Услышав эти слова, Агнесса впала в глубокое оцепенение, а может быть, то был просто обморок, а я, задумавшись, сидела между двумя жертвами, одну из которых уже скосила коса смерти, а другая была на волосок от этого.
– Да, дорогая, – продолжала княгиня, сама глубоко тронутая своим рассказом, – такие удовольствия незабываемы! Они обрушиваются на нас, словно буря, словно огромные волны на застигнутый в море корабль, и ничто не может устоять перед этой мощью. Да, эти удовольствия... как они отравляют наш мозг. Но описать это невозможно – это надо испытать самому. Я была одна среди своих жертв и могла творить все, чего пожелаю, и никто не смог бы мне помешать, никто нас бы не услышал: шестиметровая толща земли обеспечивала безнаказанность моим безумствам: я сидела и думала с замиранием сердца: вот предмет, который Природа отдала в мои руки, в полную мою власть, я могу терзать, жечь, калечить, ласкать его, могу сдирать с него кожу и капля за каплей выпускать из него жизнь; этот предмет принадлежит мне, ничто не может лишить меня его, ничто, кроме смерти. Ах, Жюльетта, какое это счастье, какое блаженство. Чего только мы себе не позволяем в такие минуты...
Наконец я вынырнула из глубины этих приятных размышлений и набросилась на Агнессу. Она была голая, ничего не чувствующая, совершенно беззащитная... Я дала волю своей исступленной ярости, я удовлетворила все свои желания, Жюльетта, и после трех часов всевозможных пыток, самых чудовищных и безжалостных, я разложила на составные элементы инертную уже массу, которая получила жизнь в моей утробе только для того, чтобы сделаться игрушкой моего гнева и моей порочности.
– И тогда ты испытала извержение, – заметила я.
– О нет, – ответила Олимпия. – Нет, в то время, признаться, мне ещё предстояло найти связь между распутством и преступлением; какой-то туман застилал мой мозг, и только ты могла бы разогнать его... Но, увы, это восхитительное преступление повторить невозможно. У меня больше нет дочери.
Эти сожаления, вызванные мыслью о несостоявшихся злодеяниях, воспоминания о прежних утехах, излишествах, которым мы предавались за столом, бросили нас в объятия друг друга. Но мы были слишком переполнены похотью, слишком возбуждены, чтобы могли обойтись без посторонней помощи, и Олимпия вызвала служанок. Еще несколько долгих часов мы пребывали в экстазе и увенчали его тем, что на алтаре божества порока растерзали юную девушку, прекрасную, как ангел. Я захотела, чтобы княгиня повторила все то, чем она занималась, убивая свою дочь, и поскольку это было нечто невыразимо ужасное, мы расстались с намерением продолжать и впредь совместные утехи.

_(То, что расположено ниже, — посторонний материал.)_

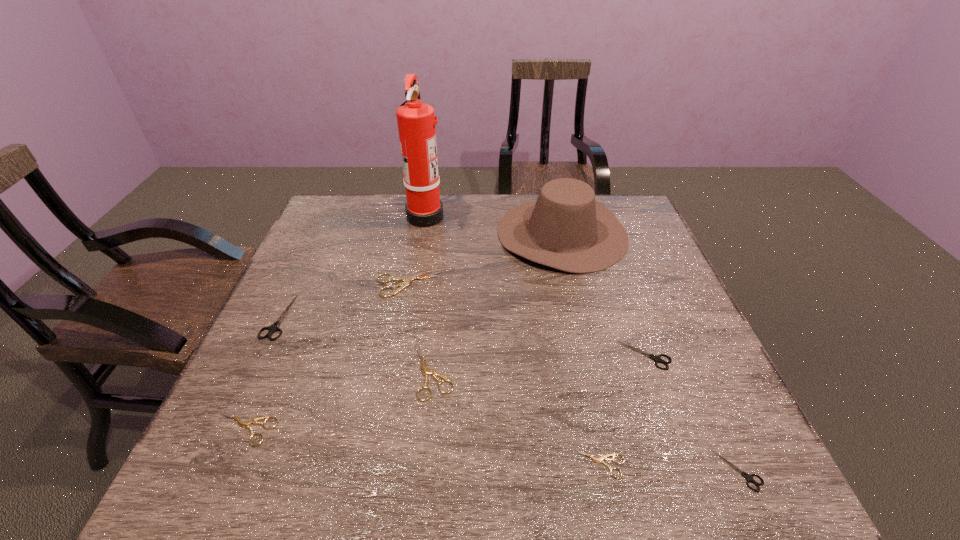 Identify the location of the fifth farthest shears. (244, 424).

Where is `the rightmost shears`? This screenshot has width=960, height=540. the rightmost shears is located at coordinates (749, 477).

This screenshot has height=540, width=960. I want to click on the rightmost black shears, so click(x=749, y=477).

This screenshot has width=960, height=540. I want to click on the rightmost beige shears, so click(599, 460).

Locate an element on the screen. The height and width of the screenshot is (540, 960). the shortest object is located at coordinates (599, 460).

Find the location of a particular element. The image size is (960, 540). free space located 0.270m at the nozzle of the fire extinguisher is located at coordinates (527, 215).

At what (x,y) coordinates should I click in order to perform the action: click on free spot located 0.100m on the left of the eighth shortest object. Please return your answer as a coordinate pair (x, y). The image size is (960, 540). Looking at the image, I should click on (x=465, y=233).

Where is `free space located 0.070m on the back of the leftmost black shears`? The width and height of the screenshot is (960, 540). free space located 0.070m on the back of the leftmost black shears is located at coordinates (297, 278).

What are the coordinates of `vacant space located on the front of the farthest beige shears` in the screenshot? It's located at (387, 407).

This screenshot has width=960, height=540. I want to click on vacant space located on the front of the second biggest black shears, so click(x=694, y=492). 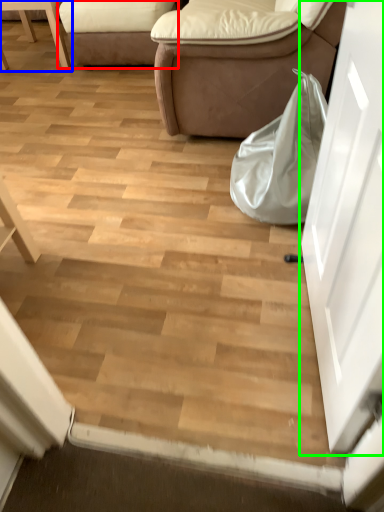 Question: Estimate the real-world distances between objects in this image. Which object is farther from studio couch (highlighted by a red box), furniture (highlighted by a blue box) or door (highlighted by a green box)?

Choices:
 (A) furniture
 (B) door

Answer: (B) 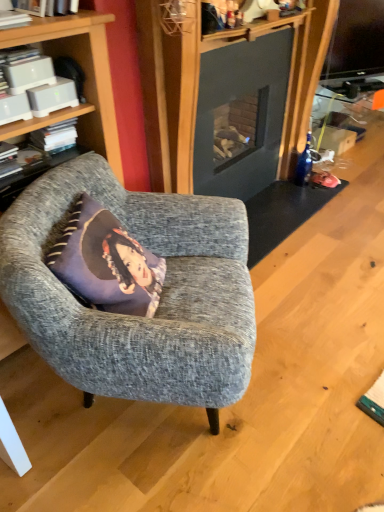 Question: From a real-world perspective, is white plastic book at upper left, which appears as the 2th book when viewed from the front, over white matte book at upper left, which is the first book from front to back?

Choices:
 (A) yes
 (B) no

Answer: (B)

Question: Is white plastic book at upper left, the second book positioned from the back, smaller than white matte book at upper left, which is the first book from front to back?

Choices:
 (A) no
 (B) yes

Answer: (A)

Question: From a real-world perspective, is white plastic book at upper left, which appears as the 2th book when viewed from the front, beneath white matte book at upper left, which is the 3th book from back to front?

Choices:
 (A) no
 (B) yes

Answer: (B)

Question: Is white plastic book at upper left, which appears as the 2th book when viewed from the front, at the right side of white matte book at upper left, which is the 3th book from back to front?

Choices:
 (A) yes
 (B) no

Answer: (A)

Question: Is white matte book at upper left, which is the 3th book from back to front, a part of white plastic book at upper left, which appears as the 2th book when viewed from the front?

Choices:
 (A) yes
 (B) no

Answer: (B)

Question: From a real-world perspective, is dark gray fabric cushion at left physically located above or below purple fabric pillow at center?

Choices:
 (A) below
 (B) above

Answer: (B)

Question: Choose the correct answer: Is dark gray fabric cushion at left inside purple fabric pillow at center or outside it?

Choices:
 (A) inside
 (B) outside

Answer: (B)

Question: Considering the relative positions of dark gray fabric cushion at left and purple fabric pillow at center in the image provided, is dark gray fabric cushion at left to the left or to the right of purple fabric pillow at center?

Choices:
 (A) right
 (B) left

Answer: (B)

Question: Looking at their shapes, would you say dark gray fabric cushion at left is wider or thinner than purple fabric pillow at center?

Choices:
 (A) wide
 (B) thin

Answer: (B)

Question: Considering the positions of white matte book at left, positioned as the first book in back-to-front order, and textured gray armchair at left in the image, is white matte book at left, positioned as the first book in back-to-front order, taller or shorter than textured gray armchair at left?

Choices:
 (A) short
 (B) tall

Answer: (A)

Question: Is point (36, 141) closer or farther from the camera than point (8, 304)?

Choices:
 (A) farther
 (B) closer

Answer: (A)

Question: From a real-world perspective, relative to textured gray armchair at left, is white matte book at left, positioned as the first book in back-to-front order, vertically above or below?

Choices:
 (A) below
 (B) above

Answer: (B)

Question: From the image's perspective, is white matte book at left, positioned as the first book in back-to-front order, located above or below textured gray armchair at left?

Choices:
 (A) below
 (B) above

Answer: (B)

Question: Based on their positions, is white matte book at upper left, which is the 3th book from back to front, located to the left or right of purple fabric pillow at center?

Choices:
 (A) left
 (B) right

Answer: (A)

Question: In terms of width, does white matte book at upper left, which is the first book from front to back, look wider or thinner when compared to purple fabric pillow at center?

Choices:
 (A) thin
 (B) wide

Answer: (A) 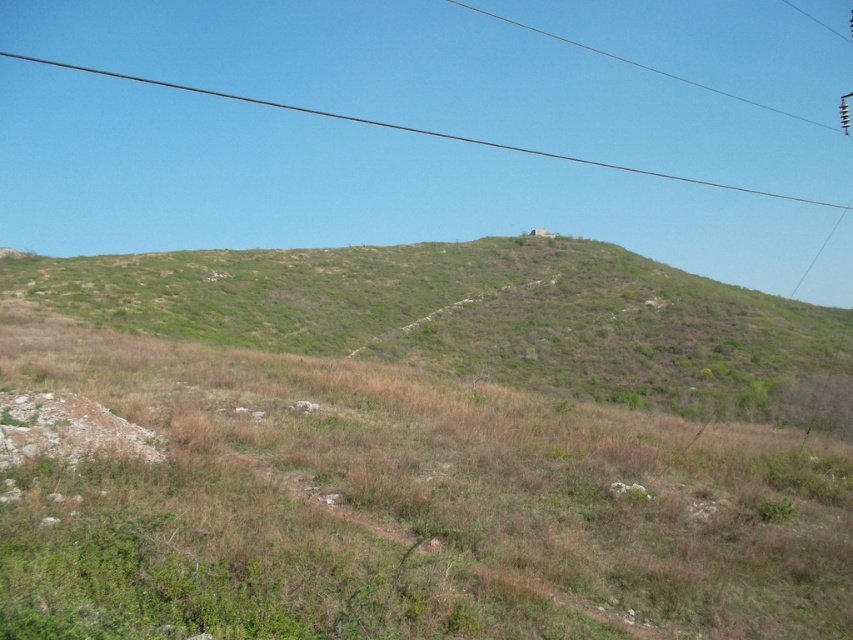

Однако, как бы ни была велика распущенность синьоры Боргезе, она не могла заставить меня позабыть об изысканных удовольствиях, которые я вкушала в объятиях сладкой Онорины. Через несколько дней после нашего первого свидания я снова посетила ее. Герцогиня встретила меня ещё приветливее, чем в прошлый раз, мы горячо расцеловались и завели разговор о радостях, которые мы недавно доставили друг другу, и эти воспоминания вновь бросили нас на ложе утех, как это и должно было случиться с двумя женщинами, которые ведут такие вольные беседы. Погода в тот день была райская, мы были одни в уютном будуаре, распластанные рядышком на широкой постели, и ничто не мешало нам принести ритуальную жертву божеству, чьи алтари с нетерпением ожидали сладостную церемонию. Сопротивление застенчивой Онорины скоро было сломлено, и несколько мгновений спустя, дрожа как в лихорадке, она предоставила мне все свои набухшие от желания прелести. Как же хороша была в эту минуту герцогиня – воистину лакомый кусочек, в тысячу раз более утонченный, нежели Олимпия, – более свежей и юной, более безыскусной, украшенной только чарами скромности, и тем не менее чего-то в ней положительно недоставало. Неужели Природа наделила эти невероятные соблазны гнусной похоти и отъявленного бесстыдства, эти чудные мгновения разврата такой необычайной силой, что они сами по себе составляют необъятный мир блаженства? О, злодейство, стоит нам испытать твою непререкаемую власть, и мы низко склоняемся перед твоим величием и безропотно следуем за твоей волей...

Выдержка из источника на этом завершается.